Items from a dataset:
■ ■ ■ ■

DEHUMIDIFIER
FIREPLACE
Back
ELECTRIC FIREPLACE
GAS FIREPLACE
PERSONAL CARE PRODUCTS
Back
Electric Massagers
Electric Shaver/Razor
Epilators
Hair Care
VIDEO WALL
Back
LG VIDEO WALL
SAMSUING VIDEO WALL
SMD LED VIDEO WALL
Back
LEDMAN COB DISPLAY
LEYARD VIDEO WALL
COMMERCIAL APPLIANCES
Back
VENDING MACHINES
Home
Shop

■ ■ ■ ■

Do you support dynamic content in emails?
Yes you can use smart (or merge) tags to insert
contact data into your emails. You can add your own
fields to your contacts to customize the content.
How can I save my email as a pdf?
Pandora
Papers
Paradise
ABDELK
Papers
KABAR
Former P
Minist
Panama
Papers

■ ■ ■ ■

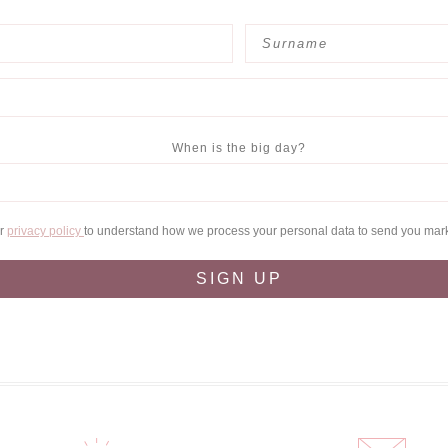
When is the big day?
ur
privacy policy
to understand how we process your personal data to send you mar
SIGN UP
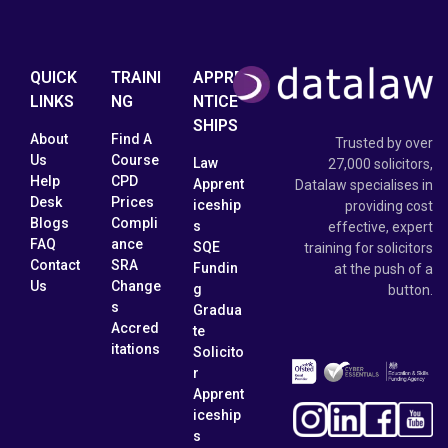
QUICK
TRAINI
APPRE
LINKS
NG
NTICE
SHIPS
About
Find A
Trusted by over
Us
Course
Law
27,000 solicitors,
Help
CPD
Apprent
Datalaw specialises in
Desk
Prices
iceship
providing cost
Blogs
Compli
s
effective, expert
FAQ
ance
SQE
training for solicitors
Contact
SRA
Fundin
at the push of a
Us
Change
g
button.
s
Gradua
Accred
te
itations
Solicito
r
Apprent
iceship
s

■ ■ ■ ■

■ **Work order**:
Return a copy of each line in the entries that carries the string "emails".

■ **Response below**:
Do you support dynamic content in emails?
contact data into your emails. You can add your own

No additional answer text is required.